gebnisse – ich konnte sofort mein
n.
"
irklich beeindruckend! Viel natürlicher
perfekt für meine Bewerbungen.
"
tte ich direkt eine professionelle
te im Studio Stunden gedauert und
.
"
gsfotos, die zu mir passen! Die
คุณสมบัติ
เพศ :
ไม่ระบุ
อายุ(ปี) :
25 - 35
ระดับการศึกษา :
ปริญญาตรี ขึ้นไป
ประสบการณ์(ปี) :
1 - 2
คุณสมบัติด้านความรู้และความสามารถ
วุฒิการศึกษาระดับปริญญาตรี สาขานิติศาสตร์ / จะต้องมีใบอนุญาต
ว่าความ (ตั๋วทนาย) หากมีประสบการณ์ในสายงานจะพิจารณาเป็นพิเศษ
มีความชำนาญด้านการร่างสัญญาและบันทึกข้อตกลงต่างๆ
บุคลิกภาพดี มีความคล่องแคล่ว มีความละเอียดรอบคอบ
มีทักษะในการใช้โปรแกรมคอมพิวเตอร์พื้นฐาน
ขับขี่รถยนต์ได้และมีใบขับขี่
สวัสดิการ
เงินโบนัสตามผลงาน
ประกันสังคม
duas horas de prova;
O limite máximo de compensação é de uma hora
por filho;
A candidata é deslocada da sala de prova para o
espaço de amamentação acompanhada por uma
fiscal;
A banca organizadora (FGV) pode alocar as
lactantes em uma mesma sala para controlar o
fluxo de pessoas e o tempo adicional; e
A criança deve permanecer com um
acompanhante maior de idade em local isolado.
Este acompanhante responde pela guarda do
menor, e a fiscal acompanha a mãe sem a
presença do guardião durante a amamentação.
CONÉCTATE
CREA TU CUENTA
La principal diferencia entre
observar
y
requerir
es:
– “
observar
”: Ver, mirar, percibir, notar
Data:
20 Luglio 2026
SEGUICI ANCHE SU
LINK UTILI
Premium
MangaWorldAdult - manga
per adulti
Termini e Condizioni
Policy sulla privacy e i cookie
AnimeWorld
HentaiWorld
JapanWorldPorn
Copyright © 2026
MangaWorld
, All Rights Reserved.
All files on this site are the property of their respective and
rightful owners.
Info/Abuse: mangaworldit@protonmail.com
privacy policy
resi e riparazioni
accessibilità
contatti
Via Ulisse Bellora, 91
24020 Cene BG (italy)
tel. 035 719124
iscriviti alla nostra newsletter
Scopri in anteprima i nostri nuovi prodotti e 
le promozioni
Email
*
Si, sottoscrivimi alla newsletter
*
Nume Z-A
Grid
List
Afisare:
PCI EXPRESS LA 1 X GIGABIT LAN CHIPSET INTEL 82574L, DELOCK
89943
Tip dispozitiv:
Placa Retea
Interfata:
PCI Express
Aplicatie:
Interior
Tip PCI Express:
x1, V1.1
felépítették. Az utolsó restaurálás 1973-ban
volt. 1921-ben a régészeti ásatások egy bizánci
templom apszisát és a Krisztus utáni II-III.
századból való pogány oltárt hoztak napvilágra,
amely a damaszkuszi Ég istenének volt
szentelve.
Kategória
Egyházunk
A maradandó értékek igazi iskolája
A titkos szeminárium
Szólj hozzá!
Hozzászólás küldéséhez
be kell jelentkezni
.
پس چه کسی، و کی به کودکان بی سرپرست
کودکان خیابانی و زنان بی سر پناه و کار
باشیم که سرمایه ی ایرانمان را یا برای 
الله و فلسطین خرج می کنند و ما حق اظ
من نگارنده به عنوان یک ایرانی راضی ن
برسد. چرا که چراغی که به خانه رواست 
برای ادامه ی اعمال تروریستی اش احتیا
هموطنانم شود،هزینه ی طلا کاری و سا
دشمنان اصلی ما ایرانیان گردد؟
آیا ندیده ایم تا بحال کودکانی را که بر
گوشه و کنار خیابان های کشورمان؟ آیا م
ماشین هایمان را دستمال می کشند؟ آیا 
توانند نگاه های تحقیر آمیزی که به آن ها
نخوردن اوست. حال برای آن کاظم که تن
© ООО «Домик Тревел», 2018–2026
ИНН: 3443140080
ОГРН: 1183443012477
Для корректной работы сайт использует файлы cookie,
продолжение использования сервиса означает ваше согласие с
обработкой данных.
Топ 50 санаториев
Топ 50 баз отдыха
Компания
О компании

◇ ◇ ◇ ◇ ◇ ◇ ◇

### Your assignment
Your task is to repeat every entry above exactly.

### Written response
gebnisse – ich konnte sofort mein
n.
"
irklich beeindruckend! Viel natürlicher
perfekt für meine Bewerbungen.
"
tte ich direkt eine professionelle
te im Studio Stunden gedauert und
.
"
gsfotos, die zu mir passen! Die
คุณสมบัติ
เพศ :
ไม่ระบุ
อายุ(ปี) :
25 - 35
ระดับการศึกษา :
ปริญญาตรี ขึ้นไป
ประสบการณ์(ปี) :
1 - 2
คุณสมบัติด้านความรู้และความสามารถ
วุฒิการศึกษาระดับปริญญาตรี สาขานิติศาสตร์ / จะต้องมีใบอนุญาต
ว่าความ (ตั๋วทนาย) หากมีประสบการณ์ในสายงานจะพิจารณาเป็นพิเศษ
มีความชำนาญด้านการร่างสัญญาและบันทึกข้อตกลงต่างๆ
บุคลิกภาพดี มีความคล่องแคล่ว มีความละเอียดรอบคอบ
มีทักษะในการใช้โปรแกรมคอมพิวเตอร์พื้นฐาน
ขับขี่รถยนต์ได้และมีใบขับขี่
สวัสดิการ
เงินโบนัสตามผลงาน
ประกันสังคม
duas horas de prova;
O limite máximo de compensação é de uma hora
por filho;
A candidata é deslocada da sala de prova para o
espaço de amamentação acompanhada por uma
fiscal;
A banca organizadora (FGV) pode alocar as
lactantes em uma mesma sala para controlar o
fluxo de pessoas e o tempo adicional; e
A criança deve permanecer com um
acompanhante maior de idade em local isolado.
Este acompanhante responde pela guarda do
menor, e a fiscal acompanha a mãe sem a
presença do guardião durante a amamentação.
CONÉCTATE
CREA TU CUENTA
La principal diferencia entre
observar
y
requerir
es:
– “
observar
”: Ver, mirar, percibir, notar
Data:
20 Luglio 2026
SEGUICI ANCHE SU
LINK UTILI
Premium
MangaWorldAdult - manga
per adulti
Termini e Condizioni
Policy sulla privacy e i cookie
AnimeWorld
HentaiWorld
JapanWorldPorn
Copyright © 2026
MangaWorld
, All Rights Reserved.
All files on this site are the property of their respective and
rightful owners.
Info/Abuse: mangaworldit@protonmail.com
privacy policy
resi e riparazioni
accessibilità
contatti
Via Ulisse Bellora, 91
24020 Cene BG (italy)
tel. 035 719124
iscriviti alla nostra newsletter
Scopri in anteprima i nostri nuovi prodotti e 
le promozioni
Email
*
Si, sottoscrivimi alla newsletter
*
Nume Z-A
Grid
List
Afisare:
PCI EXPRESS LA 1 X GIGABIT LAN CHIPSET INTEL 82574L, DELOCK
89943
Tip dispozitiv:
Placa Retea
Interfata:
PCI Express
Aplicatie:
Interior
Tip PCI Express:
x1, V1.1
felépítették. Az utolsó restaurálás 1973-ban
volt. 1921-ben a régészeti ásatások egy bizánci
templom apszisát és a Krisztus utáni II-III.
századból való pogány oltárt hoztak napvilágra,
amely a damaszkuszi Ég istenének volt
szentelve.
Kategória
Egyházunk
A maradandó értékek igazi iskolája
A titkos szeminárium
Szólj hozzá!
Hozzászólás küldéséhez
be kell jelentkezni
.
پس چه کسی، و کی به کودکان بی سرپرست
کودکان خیابانی و زنان بی سر پناه و کار
باشیم که سرمایه ی ایرانمان را یا برای 
الله و فلسطین خرج می کنند و ما حق اظ
من نگارنده به عنوان یک ایرانی راضی ن
برسد. چرا که چراغی که به خانه رواست 
برای ادامه ی اعمال تروریستی اش احتیا
هموطنانم شود،هزینه ی طلا کاری و سا
دشمنان اصلی ما ایرانیان گردد؟
آیا ندیده ایم تا بحال کودکانی را که بر
گوشه و کنار خیابان های کشورمان؟ آیا م
ماشین هایمان را دستمال می کشند؟ آیا 
توانند نگاه های تحقیر آمیزی که به آن ها
نخوردن اوست. حال برای آن کاظم که تن
© ООО «Домик Тревел», 2018–2026
ИНН: 3443140080
ОГРН: 1183443012477
Для корректной работы сайт использует файлы cookie,
продолжение использования сервиса означает ваше согласие с
обработкой данных.
Топ 50 санаториев
Топ 50 баз отдыха
Компания
О компании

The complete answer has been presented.